Thursday, 31 March 2022

Tax Troubles of TechCo

Startups are the new blue-eyed boys and girls of the Indian government. It runs a nice shiny website to guide and register them, bestows sarkari recognition on many, waives patent application fees of some and also grants attractive fiscal sops to a chosen few. The Government even has a special capital fund for the startups. Ministers flaunt startup success stories on the floor of Parliament. When some sarkari measures such as taxing of super premium earned by companies upon issue of share capital were threatening to throw the baby out with the bath water, the Government responded swiftly to startups’ cries of help and tried to mitigate the unintended effects of what infamously came to be known as angel tax. The best part is that the Government even bans some of its pesky little officials in the local field formation to visit the startup offices on the pretext of any surveys or inspections.

All this and more government support is available if you are a very young, fledgling startup of a certain vintage. However, if you were born earlier than the cut-off date, then the Government continues to be as unfriendly as it can be. The unfortunate example of one such technology company that I have seen closely is a case in point.

 

About TechCo

TechCo was born in 2006. It was a global advertising technology platform for programmatic ads. It simplified the marketing technology ecosystem for small and medium segment advertisers by helping them to efficiently use their modest marketing budgets for internet reach. The Company was proudly headquartered in India, set up subsidiaries in the US and Singapore, attracted marquee investors and even turned profitable after the first few years of losses - a very common trajectory for any technology company. And all this took place without any notable supportive schemes of any Government. In fact, perhaps the successful run was because the Government kept itself away. Unfortunately, as is also very common with technology companies, it doesn’t take much time for the fortunes to change. Evolving technology, dynamic practices and changing regulations world-wide meant that TechCo’s business had turned a corner by 2015. It is at this turn that the Indian tax department suddenly got interested in the Company. 7 years hence, TechCo’s business is no more, it has no employees, its overseas subsidiaries closed long ago, but what remain in India are a plethora of unresolved income-tax and service tax cases foisted on the Company, unending litigation therefrom and huge tax refund dues pending from the Government.

 

Tax troubles of TechCo

Issue No. 1 – Withholding tax (TDS) on service fee paid to US subsidiary

There is ample jurisprudence in India regarding withholding tax on technical service fee paid to US residents. Most of the jurisprudence favours the taxpayers, clearly laying down that unless the technical service makes available technical know-how etc. to the Indian payer, there shouldn’t be any withholding tax. Still tax officers at lower level routinely demand TDS on such payments. In TechCo’s case, there is such demand for 3 years, with tax amounting to multiple crores of rupees. Since depositing at least some part of the demanded tax is the sine qua non for filing an appeal, TechCo had to cough up a lot of money just to be able to defend itself, even as its dwindling business meant cash flows were scarce.

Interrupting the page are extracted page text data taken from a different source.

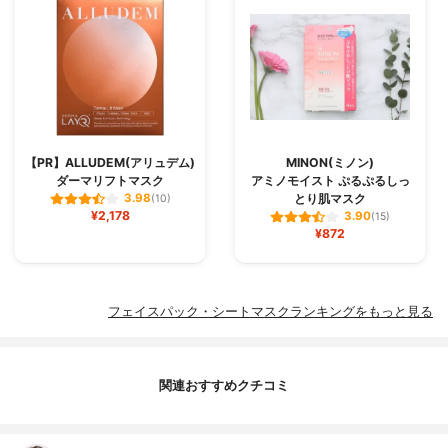
【PR】ALLUDEM(アリュデム)
MINON(ミノン)
ダーマリフトマスク
アミノモイスト ぷるぷるしっ
とり肌マスク
3.98
(10)
¥2,178
3.90
(15)
¥872
フェイスパック・シートマスクランキングをもっと見る
関連おすすめクチコミ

Upon appeal, the Commissioner (Appeals) - the first level appellate authority - ruled against the Company. This was expected because the general experience is that this authority rarely sides with the taxpayer. When the matter reached the tax tribunal, it decided to remand the case back because it observed that both the assessing officer as well as the Commissioner (Appeals) had not even properly analysed the facts before reaching their adverse conclusion. It’s been more than a year since the tribunal passed the above strictures but the tax department is yet to look into the matter afresh.

 

Issue No. 2 – Salary and marketing expenditure considered to be capital in nature

As the technology and internet practices evolved, TechCo was trying to cope with the changing demands of its market. It unsuccessfully attempted to rework its product, incurring expenditure on research and development. However, the expected results didn’t materialize and therefore the whole project was scrapped. As if that itself was not demoralizing for the Company, the tax officer decided that all such expenditure had to be treated as capital in nature and hence disallowed it while computing its tax liability. Similarly, certain regular marketing expenditure was wrongly treated as capital in nature. The Company was slapped with a tax demand again running into crores of rupees. Again, TechCo had to shell out substantial sum before appeal, just to remain in the fight.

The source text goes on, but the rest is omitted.